During the long wait for the MRI we entertained ourselves by strolling around the hospital

At 8 p.m. we finally got a visit from Dr. Dulai. She said that the surgery went better than she had anticipated so she was a little concerned following casting that this might mean her hips are a little loose and may have slipped out. She told us that she did not have the radiologists report yet, but she had looked at the MRI scan herself and seemed to think that it looked good, but that she could not give us official word until she had the radiologists report in hand. So, we breathed a little easier after that! She said that once she had the report she would call us if there were any concerns, but that if we didn't hear from her by Monday...then that would most likely mean it was A-O-K. So, although we are not quite out of the woods yet, we are so pleased that things are looking good at this point. We packed up our stuff as fast as we could and we sprinted, yes sprinted, out of that wonderful as the staff are at the Stollery, we couldn't wait to get home and get some rest.

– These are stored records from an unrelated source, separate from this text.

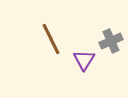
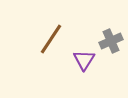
brown line: rotated 60 degrees clockwise
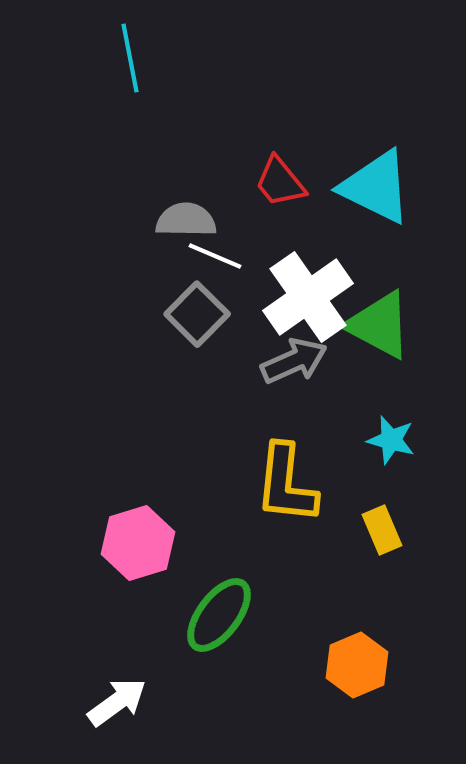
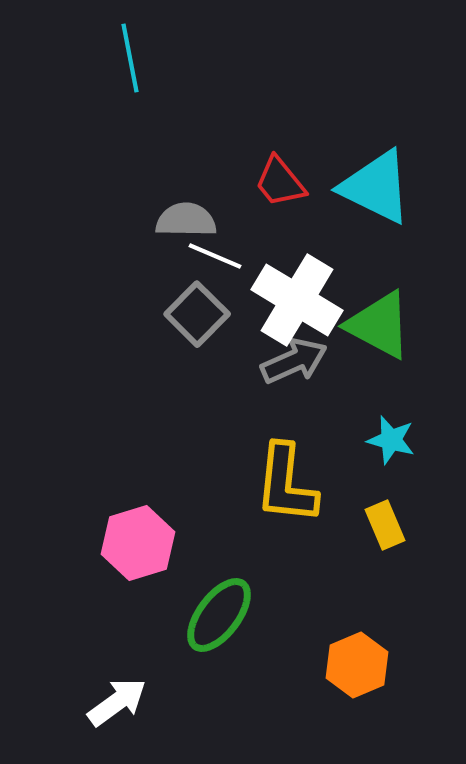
white cross: moved 11 px left, 3 px down; rotated 24 degrees counterclockwise
yellow rectangle: moved 3 px right, 5 px up
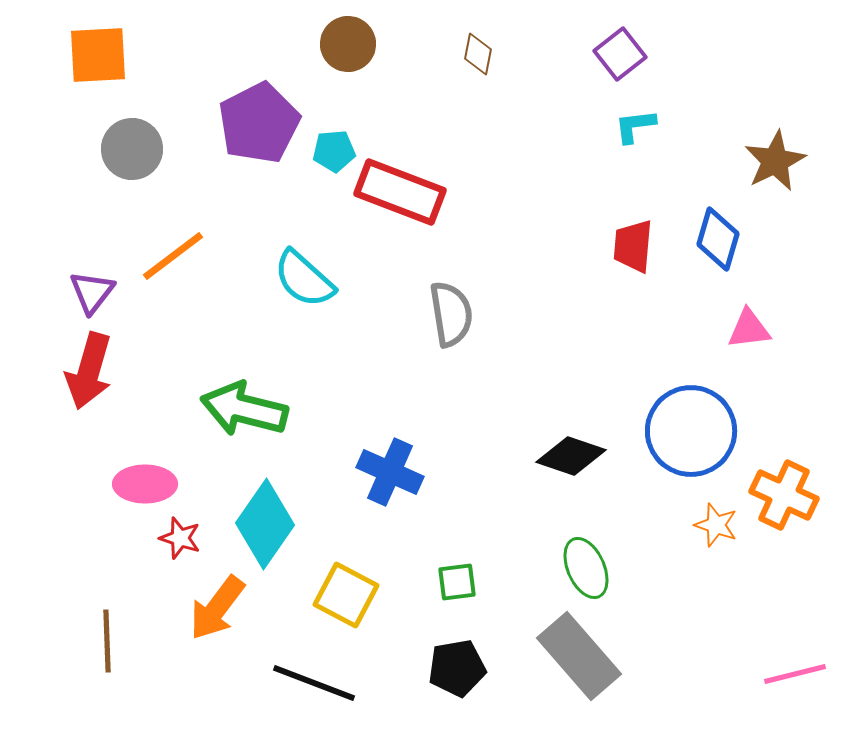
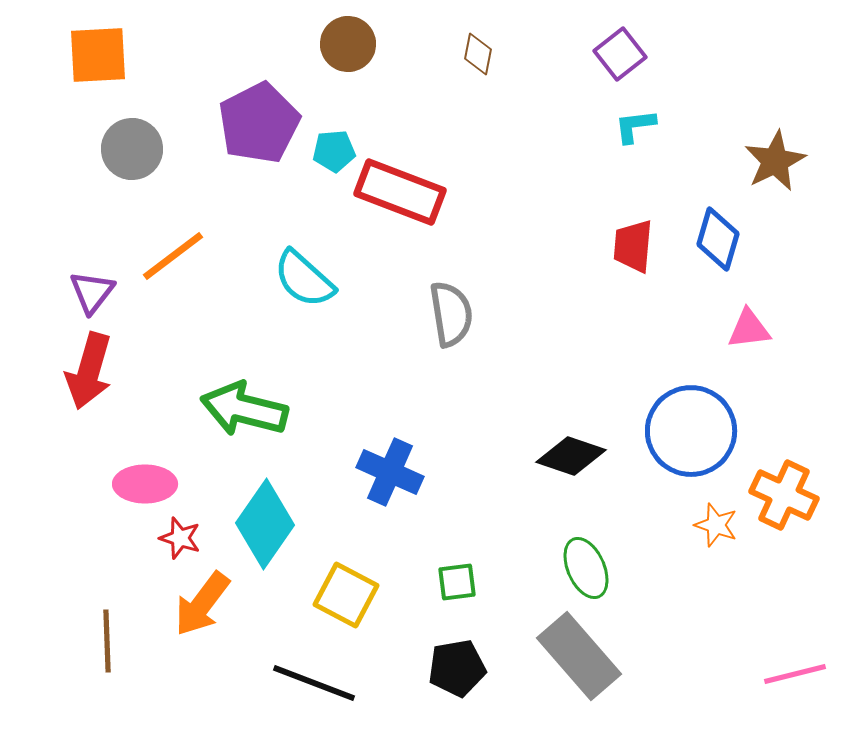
orange arrow: moved 15 px left, 4 px up
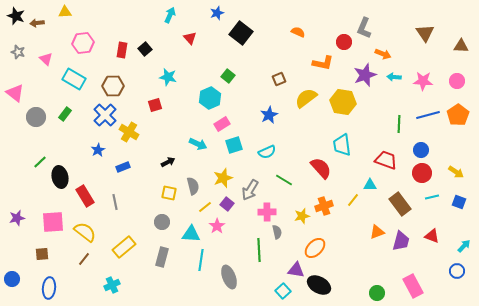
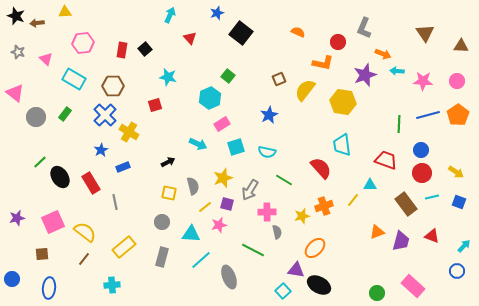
red circle at (344, 42): moved 6 px left
cyan arrow at (394, 77): moved 3 px right, 6 px up
yellow semicircle at (306, 98): moved 1 px left, 8 px up; rotated 15 degrees counterclockwise
cyan square at (234, 145): moved 2 px right, 2 px down
blue star at (98, 150): moved 3 px right
cyan semicircle at (267, 152): rotated 36 degrees clockwise
black ellipse at (60, 177): rotated 20 degrees counterclockwise
red rectangle at (85, 196): moved 6 px right, 13 px up
purple square at (227, 204): rotated 24 degrees counterclockwise
brown rectangle at (400, 204): moved 6 px right
pink square at (53, 222): rotated 20 degrees counterclockwise
pink star at (217, 226): moved 2 px right, 1 px up; rotated 21 degrees clockwise
green line at (259, 250): moved 6 px left; rotated 60 degrees counterclockwise
cyan line at (201, 260): rotated 40 degrees clockwise
cyan cross at (112, 285): rotated 21 degrees clockwise
pink rectangle at (413, 286): rotated 20 degrees counterclockwise
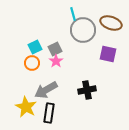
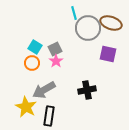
cyan line: moved 1 px right, 1 px up
gray circle: moved 5 px right, 2 px up
cyan square: rotated 32 degrees counterclockwise
gray arrow: moved 2 px left
black rectangle: moved 3 px down
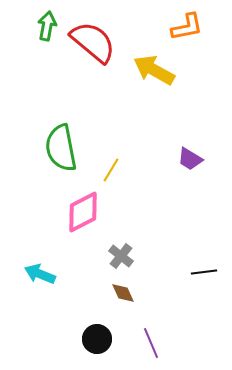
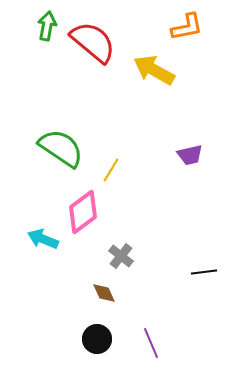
green semicircle: rotated 135 degrees clockwise
purple trapezoid: moved 4 px up; rotated 44 degrees counterclockwise
pink diamond: rotated 9 degrees counterclockwise
cyan arrow: moved 3 px right, 35 px up
brown diamond: moved 19 px left
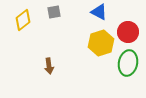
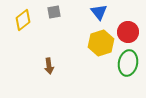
blue triangle: rotated 24 degrees clockwise
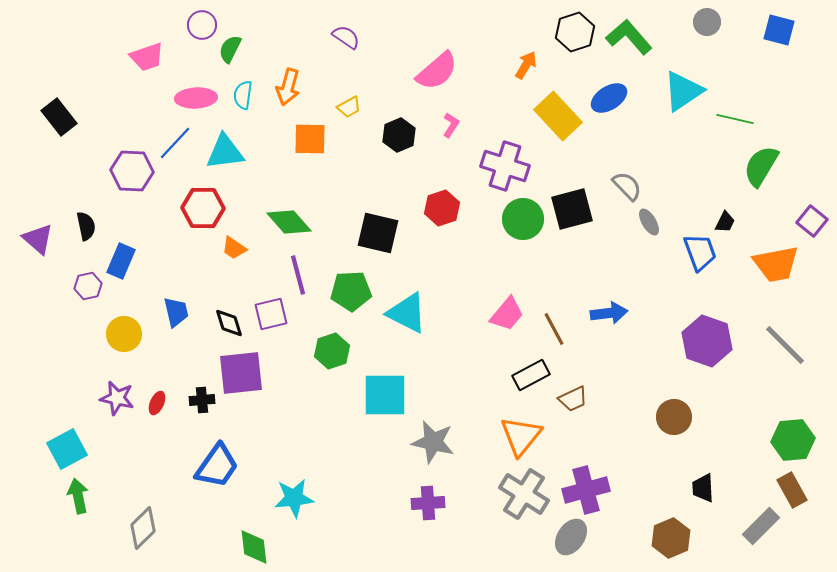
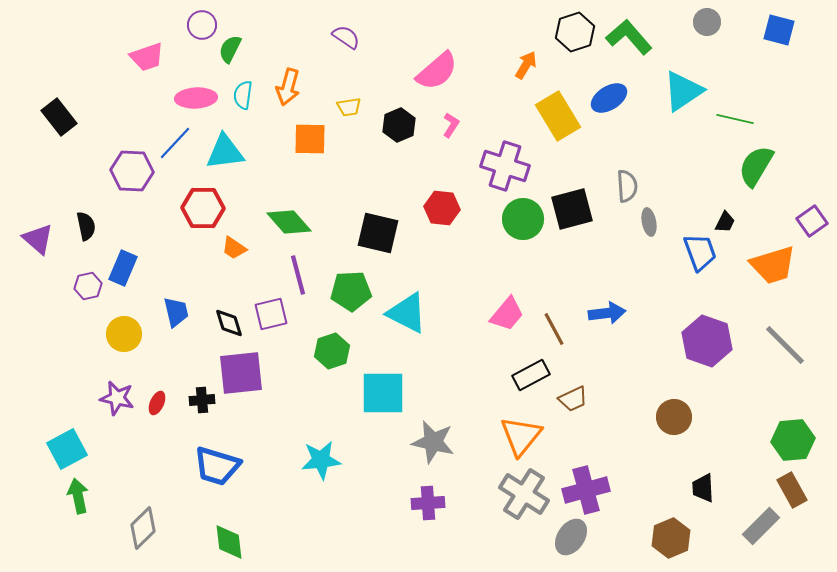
yellow trapezoid at (349, 107): rotated 20 degrees clockwise
yellow rectangle at (558, 116): rotated 12 degrees clockwise
black hexagon at (399, 135): moved 10 px up
green semicircle at (761, 166): moved 5 px left
gray semicircle at (627, 186): rotated 40 degrees clockwise
red hexagon at (442, 208): rotated 24 degrees clockwise
purple square at (812, 221): rotated 16 degrees clockwise
gray ellipse at (649, 222): rotated 20 degrees clockwise
blue rectangle at (121, 261): moved 2 px right, 7 px down
orange trapezoid at (776, 264): moved 3 px left, 1 px down; rotated 6 degrees counterclockwise
blue arrow at (609, 313): moved 2 px left
cyan square at (385, 395): moved 2 px left, 2 px up
blue trapezoid at (217, 466): rotated 72 degrees clockwise
cyan star at (294, 498): moved 27 px right, 38 px up
green diamond at (254, 547): moved 25 px left, 5 px up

After a quick stop for some diapering and sleeping supplies, we got Addie home at 9 p.m. and she was so cute...she was so happy to be home that as we walked her around the house she was cooing and oohing over everthing she saw...clearly as relieved as her mom and dad to be back at home sweet home. Her first night home we had purchased a wedge and a memory foam pillow to help her sleep better. The wedge just elevates her back a little and the  memory foam pillow we slip under her ankles to help support them when she is on her back as her legs are casted a few inches off the mattress when she is on her back and need to be supported in order to ensure a comfy sleep. She slept really well, only waking twice during the night in need of some soothing. She is a little fussier when she wakes in the night, but all in all, not as bad as we had anticipated as I had heard stories of kids not sleeping at all when they are casted. How lucky are we to have such a good baby?


  1. Hello!! I am so glad to find you blog!! My daughter is 5 1/2 months old and she will be having her closed reduction surgery on friday. She looks about the same size as your little one did when she went in for her surgery (she's a little under 14lbs) Makes me feel so much better reading everything!! Thank you!

    1. Hi There! I am so happy you found it useful, I remember all too well how lonely we felt when we first found out Addison had hip dysplasia. The blog was started so we could keep a record for her but also to share with others going through the same thing. Please feel free to drop me a line helped me so much to have others to chat with while we were going through this all with Addie, and I am always happy to lend a sympathetic ear. I wish the best for your daughter and hope her surgery gets her on the path to healthy hips. Take care of yourself and give that little one lots of pre-surgery, cast-free snuggles!!